Cory is a self-made man, starting his own business on a shoestring 25 years ago and slowly building it up to the success it is today. He took risks, gambling his money and the money of friends and family, and became one of the better known and respected water well drillers his part of Texas. It certainly gives him a better incite about what Barack Obama's plans for taxes and the budget will mean for hom and his fellow East Texans.
Follwing is Cory's letter to Barack Obama in it's entirety.
From: Cory Miller
Given the uproar about the simple question asked you by Joe the plumber, and the persecution that has been heaped on him because he dared to question you, I find myself motivated to say a few things to you myself. While Joe aspires to start a business someday, I already have started not one, but 4 businesses. But first, let me introduce myself. You can call me "Cory the well driller". I am a 54-year-old high school graduate. I didn't go to college like you, I was too ready to go "conquer the world" when I finished high school. 25 years ago at age 29, I started my own water well drilling business at a time when the economy here in East Texas was in a tailspin from the crash of the early 80's oil boom. I didn't get any help from the government, nor did I look for any. I borrowed what I could from my sister, my uncle, and even the pawnshop and managed to scrape together a homemade drill rig and a few tools to do my first job. My businesses did not start not a result of privilege. It is the result of my personal drive, personal ambition, self-discipline, self reliance, and a determination to treat my customers fairly. From the very start my business provided one other (than myself) East Texan a full time job. I couldn't afford a backhoe the first few years (something every well drilling business had), so I and my helper had to dig the mud pits that are necessary for each and every job with hand shovels. I had to use my 10-year-old, ½-ton pickup truck for my water tank truck (normally a job for at least a 2 ton truck).
A year and a half after I started the business, I scraped together a 20% down payment to get a modest bank loan and bought a (28 year) old, worn out, slightly bigger drilling rig to allow me to drill the deeper water wells in my area. I spent the next few years drilling wells with the rig while simultaneously rebuilding it between jobs. Through these years I never knew from one month to the next if I would have any work or be able to pay the bills. I got behind on my income taxes one year, and spent the next two years paying that back (with penalty and interest) while keeping up with ongoing taxes. I got behind on my water well supply bill 2 different years (way behind the second time... $80,000.00), and spent over a year paying it back (each time) while continuing to pay for ongoing supplies C.O.D. Of course, the personal stress endured through these experiences and years is hard to measure. I do have a stent in my heart now to memorialize it all.
I spent the next 10 years developing the reputation for being the most competent and most honest water well driller in East Texas. 2 years along the way, I hired another full time employee for the drilling business so that we could provide full time water well pump service as well as the well drilling.
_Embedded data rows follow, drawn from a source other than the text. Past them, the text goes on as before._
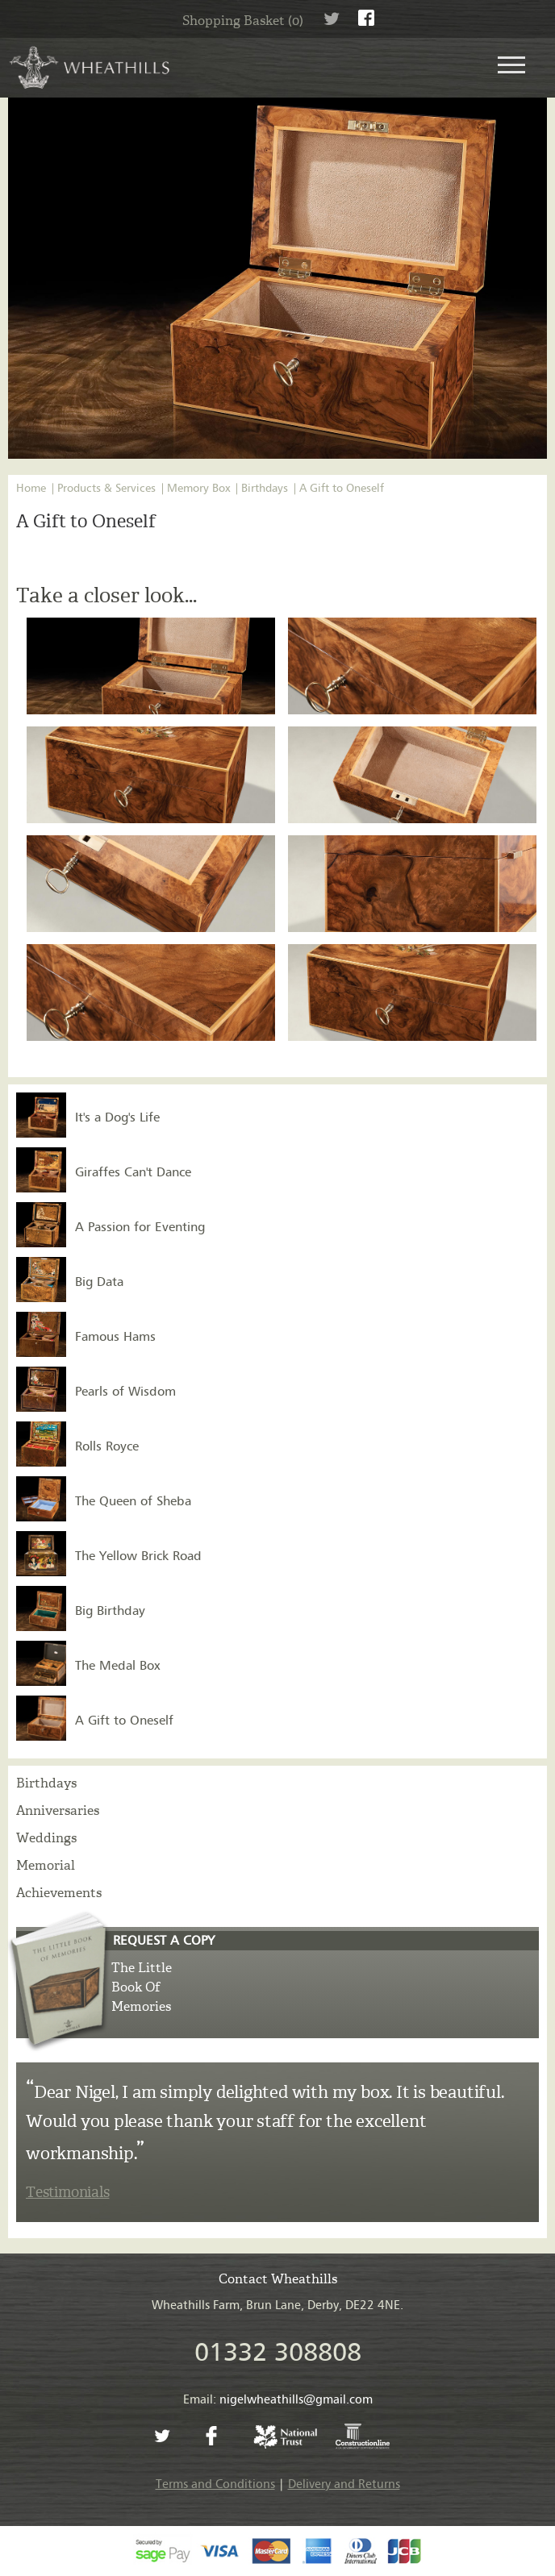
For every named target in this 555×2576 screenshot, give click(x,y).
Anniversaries (57, 1810)
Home (31, 488)
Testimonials (67, 2192)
Also, 3 years along the path, I bought a water well screen service machine from a friend, starting business # 2. 5 years later I made a business loan for $100,000.00 to build a new, higher production, computer controlled screen service machine. I had designed the machine myself, and it didn't work out for 3 years so I had to make the loan payments without the benefit of any added income from the new machine. No government program was there to help me with the payments, or to help me sleep at night, as I lay awake wondering how I would solve my machine problems or pay my bills. Finally, after 3 years, I got the screen machine working properly, and that provided another full time job for an East Texan in the screen service business.